EXERCISE MATERIAL
┄┄┄┄┄┄

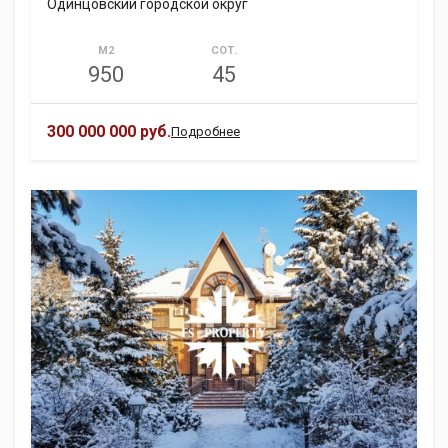
Одинцовский городской округ
М2
СОТ.
950
45
300 000 000 руб.
Подробнее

┄┄┄┄┄┄

WHAT IS EXPECTED
Repeat the data exactly. No pictures should appear.

OUTPUT OF THE TASK
Одинцовский городской округ
М2
СОТ.
950
45
300 000 000 руб.
Подробнее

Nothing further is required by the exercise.